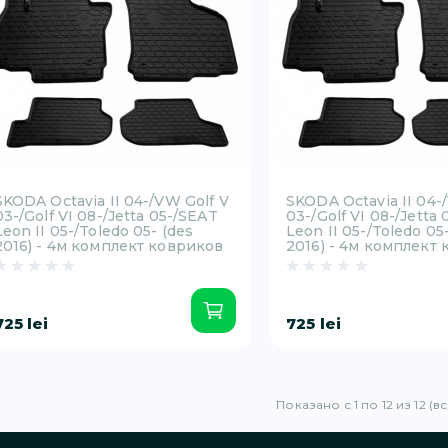
SKODA Octavia II 04-/VW Golf V
SKODA Octavia II 04-
03-/Golf VI 08-/Jetta 05-/SEAT
03-/Golf VI 08-/Jetta
Leon II 05-/Toledo 05- (des
Leon II 05-/Toledo 05
2016) - 4м комплект ковриков
2016) - 4м комплект
725 lei
725 lei
Показано с 1 по 12 из 12 (в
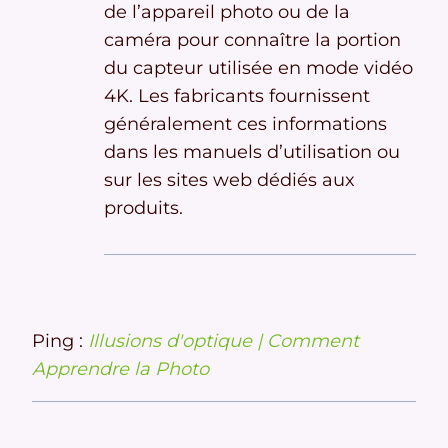
de l’appareil photo ou de la
caméra pour connaître la portion
du capteur utilisée en mode vidéo
4K. Les fabricants fournissent
généralement ces informations
dans les manuels d’utilisation ou
sur les sites web dédiés aux
produits.
Ping :
Illusions d'optique | Comment
Apprendre la Photo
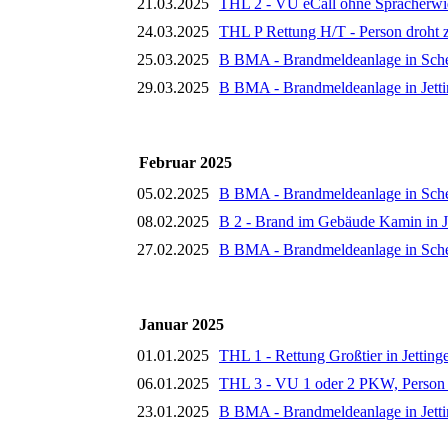
21.03.2025
THL 2 - VU eCall ohne Spracherwi
24.03.2025
THL P Rettung H/T - Person droht 
25.03.2025
B BMA - Brandmeldeanlage in Sch
29.03.2025
B BMA - Brandmeldeanlage in Jett
Februar 2025
05.02.2025
B BMA - Brandmeldeanlage in Sch
08.02.2025
B 2 - Brand im Gebäude Kamin in J
27.02.2025
B BMA - Brandmeldeanlage in Sch
Januar 2025
01.01.2025
THL 1 - Rettung Großtier in Jetting
06.01.2025
THL 3 - VU 1 oder 2 PKW, Person e
23.01.2025
B BMA - Brandmeldeanlage in Jett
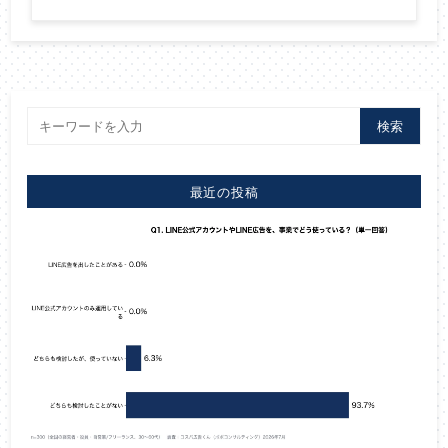
検索
最近の投稿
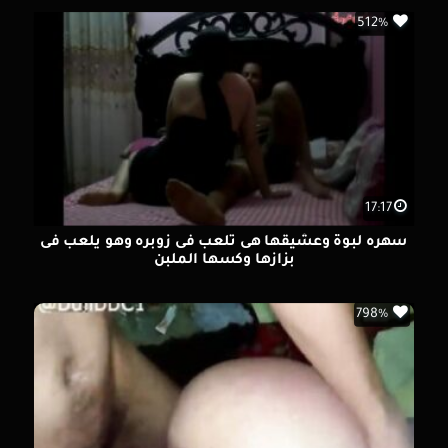
512%
17:17
سهره لبوة وعشيقها هى تلعب فى زوبره وهو يلعب فى
بزازها وكسها الملبن
798%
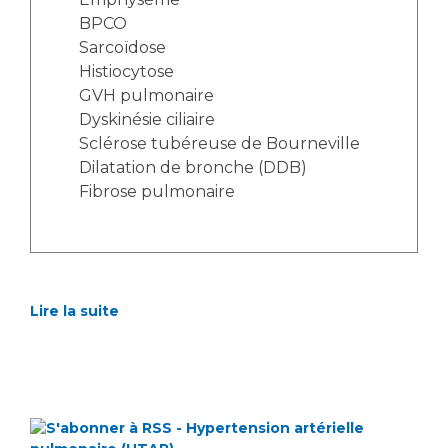
Liste des marchés conclus
BPCO
Documents utiles
Sarcoïdose
Qualité
Histiocytose
GVH pulmonaire
Dyskinésie ciliaire
Nos indicateurs qualité et de sécurité des soins
Sclérose tubéreuse de Bourneville
Dilatation de bronche (DDB)
Fibrose pulmonaire
Protection des données
Sécurité
Lire la suite
Les recherches en santé à l’AP-HM
Lieu de santé sans tabac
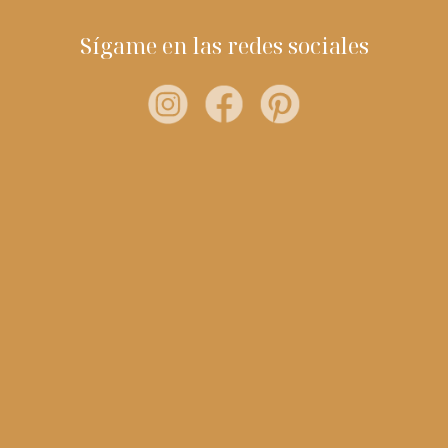
Sígame en las redes sociales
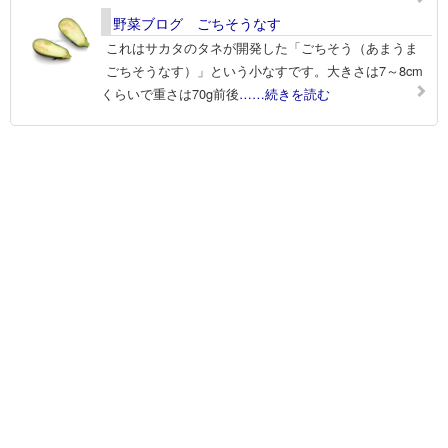
野菜ブログ ごちそうなす
これはサカタのタネが開発した「ごちそう（あまうま
ごちそうなす）」という小なすです。大きさは7～8cm
くらいで重さは70g前後
……続きを読む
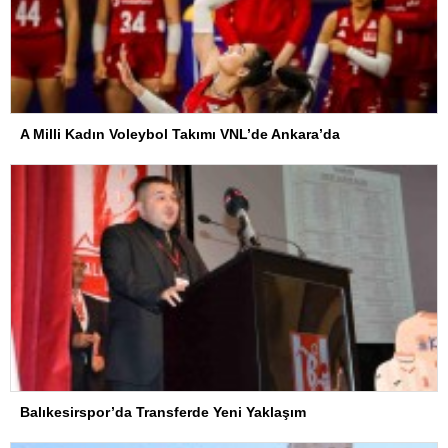
A Milli Kadın Voleybol Takımı VNL’de Ankara’da
Balıkesirspor’da Transferde Yeni Yaklaşım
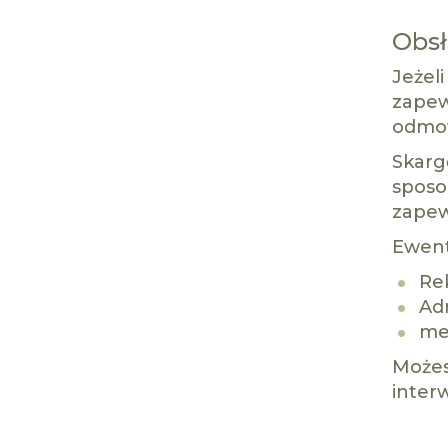
Obsł
Jeżel
zapew
odmow
Skarg
sposo
zapew
Ewent
Rek
Adr
me
Możes
inter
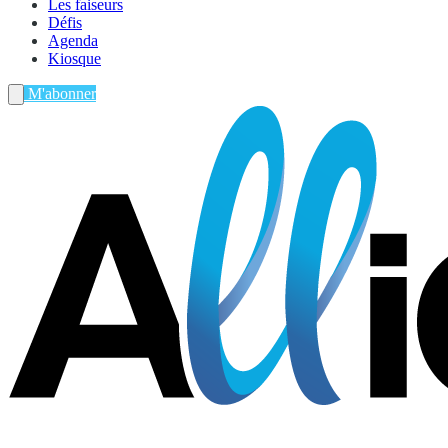
Les faiseurs
Défis
Agenda
Kiosque
M'abonner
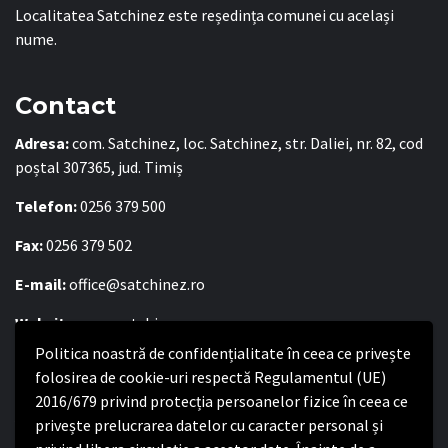
Localitatea Satchinez este reședința comunei cu același
nume.
Contact
Adresa:
com. Satchinez, loc. Satchinez, str. Daliei, nr. 82, cod
poștal 307365, jud. Timiș
Telefon:
0256 379 500
Fax:
0256 379 502
E-mail:
office@satchinez.ro
Website:
www.satchinez.ro
Politica noastră de confidențialitate în ceea ce privește
Program cu publicul:
folosirea de cookie-uri respectă Regulamentul (UE)
Luni – Joi:
2016/679 privind protecția persoanelor fizice în ceea ce
8:00-16:30
Vineri:
privește prelucrarea datelor cu caracter personal și
8:00 – 14:00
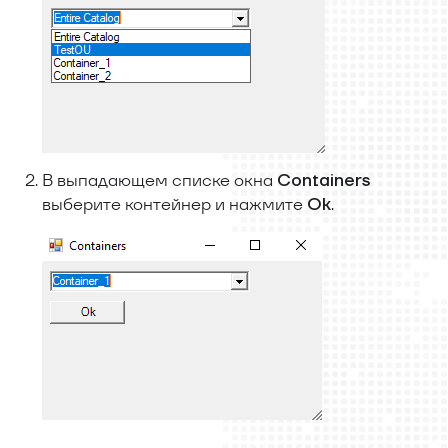
В выпадающем списке окна
Containers
выберите контейнер и нажмите
.
Ok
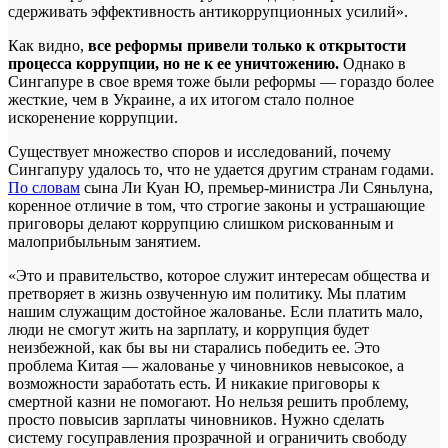
сдерживать эффективность антикоррупционных усилий».
Как видно,
все реформы привели только к открытости
процесса коррупции, но не к ее уничтожению.
Однако в
Сингапуре в свое время тоже были реформы — гораздо более
жесткие, чем в Украине, а их итогом стало полное
искоренение коррупции.
Существует множество споров и исследований, почему
Сингапуру удалось то, что не удается другим странам годами.
По словам
сына Ли Куан Ю, премьер-министра Ли Сяньлуна,
коренное отличие в том, что строгие законы и устрашающие
приговоры делают коррупцию слишком рискованным и
малоприбыльным занятием.
«Это и правительство, которое служит интересам общества и
претворяет в жизнь озвученную им политику. Мы платим
нашим служащим достойное жалованье. Если платить мало,
люди не смогут жить на зарплату, и коррупция будет
неизбежной, как бы вы ни старались победить ее. Это
проблема Китая — жалованье у чиновников невысокое, а
возможности заработать есть. И никакие приговоры к
смертной казни не помогают. Но нельзя решить проблему,
просто повысив зарплаты чиновников. Нужно сделать
систему госуправления прозрачной и ограничить свободу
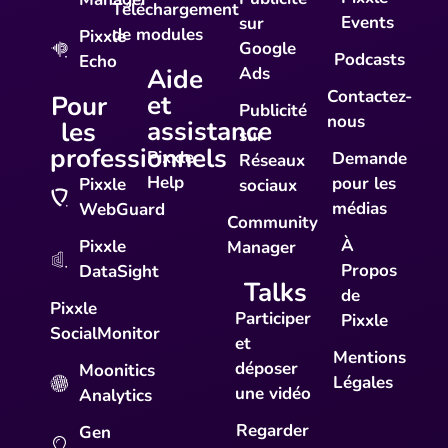
Téléchargement
Events
sur
de modules
Pixxle
Google
Podcasts
Echo
Aide
Ads
Contactez-
et
Pour
Publicité
nous
assistance
les
sur
professionnels
Pixxle
Demande
Réseaux
Help
pour les
Pixxle
sociaux
médias
WebGuard
Community
À
Pixxle
Manager
Propos
DataSight
Talks
de
Pixxle
Participer
Pixxle
SocialMonitor
et
Mentions
déposer
Moonitics
Légales
une vidéo
Analytics
Regarder
Gen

.....

Task instructions
Leave out the pictures and repeat everything else in the records exactly.

Your response
SKODA Octavia II 04-/VW Golf V
SKODA Octavia II 04-
03-/Golf VI 08-/Jetta 05-/SEAT
03-/Golf VI 08-/Jetta
Leon II 05-/Toledo 05- (des
Leon II 05-/Toledo 05
2016) - 4м комплект ковриков
2016) - 4м комплект
725 lei
725 lei
Показано с 1 по 12 из 12 (в
de l’appareil photo ou de la
caméra pour connaître la portion
du capteur utilisée en mode vidéo
4K. Les fabricants fournissent
généralement ces informations
dans les manuels d’utilisation ou
sur les sites web dédiés aux
produits.
Ping :
Illusions d'optique | Comment
Apprendre la Photo
21.03.2025
THL 2 - VU eCall ohne Spracherwi
24.03.2025
THL P Rettung H/T - Person droht 
25.03.2025
B BMA - Brandmeldeanlage in Sch
29.03.2025
B BMA - Brandmeldeanlage in Jett
Februar 2025
05.02.2025
B BMA - Brandmeldeanlage in Sch
08.02.2025
B 2 - Brand im Gebäude Kamin in J
27.02.2025
B BMA - Brandmeldeanlage in Sch
Januar 2025
01.01.2025
THL 1 - Rettung Großtier in Jetting
06.01.2025
THL 3 - VU 1 oder 2 PKW, Person e
23.01.2025
B BMA - Brandmeldeanlage in Jett
検索
最近の投稿
512%
17:17
سهره لبوة وعشيقها هى تلعب فى زوبره وهو يلعب فى
بزازها وكسها الملبن
798%
Liste des marchés conclus
BPCO
Documents utiles
Sarcoïdose
Qualité
Histiocytose
GVH pulmonaire
Dyskinésie ciliaire
Nos indicateurs qualité et de sécurité des soins
Sclérose tubéreuse de Bourneville
Dilatation de bronche (DDB)
Fibrose pulmonaire
Protection des données
Sécurité
Lire la suite
Les recherches en santé à l’AP-HM
Lieu de santé sans tabac
Sígame en las redes sociales
野菜ブログ ごちそうなす
これはサカタのタネが開発した「ごちそう（あまうま
ごちそうなす）」という小なすです。大きさは7～8cm
くらいで重さは70g前後
……続きを読む
A Milli Kadın Voleybol Takımı VNL’de Ankara’da
Balıkesirspor’da Transferde Yeni Yaklaşım
Obsł
Jeżel
zapew
odmow
Skarg
sposo
zapew
Ewent
Rek
Adr
me
Możes
inter
Les faiseurs
Défis
Agenda
Kiosque
M'abonner
Localitatea Satchinez este reședința comunei cu același
nume.
Contact
Adresa:
com. Satchinez, loc. Satchinez, str. Daliei, nr. 82, cod
poștal 307365, jud. Timiș
Telefon:
0256 379 500
Fax:
0256 379 502
E-mail:
office@satchinez.ro
Website:
www.satchinez.ro
Politica noastră de confidențialitate în ceea ce privește
Program cu publicul:
folosirea de cookie-uri respectă Regulamentul (UE)
Luni – Joi:
2016/679 privind protecția persoanelor fizice în ceea ce
8:00-16:30
Vineri:
privește prelucrarea datelor cu caracter personal și
8:00 – 14:00
В выпадающем списке окна
Containers
выберите контейнер и нажмите
.
Ok
сдерживать эффективность антикоррупционных усилий».
Как видно,
все реформы привели только к открытости
процесса коррупции, но не к ее уничтожению.
Однако в
Сингапуре в свое время тоже были реформы — гораздо более
жесткие, чем в Украине, а их итогом стало полное
искоренение коррупции.
Существует множество споров и исследований, почему
Сингапуру удалось то, что не удается другим странам годами.
По словам
сына Ли Куан Ю, премьер-министра Ли Сяньлуна,
коренное отличие в том, что строгие законы и устрашающие
приговоры делают коррупцию слишком рискованным и
малоприбыльным занятием.
«Это и правительство, которое служит интересам общества и
претворяет в жизнь озвученную им политику. Мы платим
нашим служащим достойное жалованье. Если платить мало,
люди не смогут жить на зарплату, и коррупция будет
неизбежной, как бы вы ни старались победить ее. Это
проблема Китая — жалованье у чиновников невысокое, а
возможности заработать есть. И никакие приговоры к
смертной казни не помогают. Но нельзя решить проблему,
просто повысив зарплаты чиновников. Нужно сделать
систему госуправления прозрачной и ограничить свободу
Téléchargement
Events
sur
de modules
Pixxle
Google
Podcasts
Echo
Aide
Ads
Contactez-
et
Pour
Publicité
nous
assistance
les
sur
professionnels
Pixxle
Demande
Réseaux
Help
pour les
Pixxle
sociaux
médias
WebGuard
Community
À
Pixxle
Manager
Propos
DataSight
Talks
de
Pixxle
Participer
Pixxle
SocialMonitor
et
Mentions
déposer
Moonitics
Légales
une vidéo
Analytics
Regarder
Gen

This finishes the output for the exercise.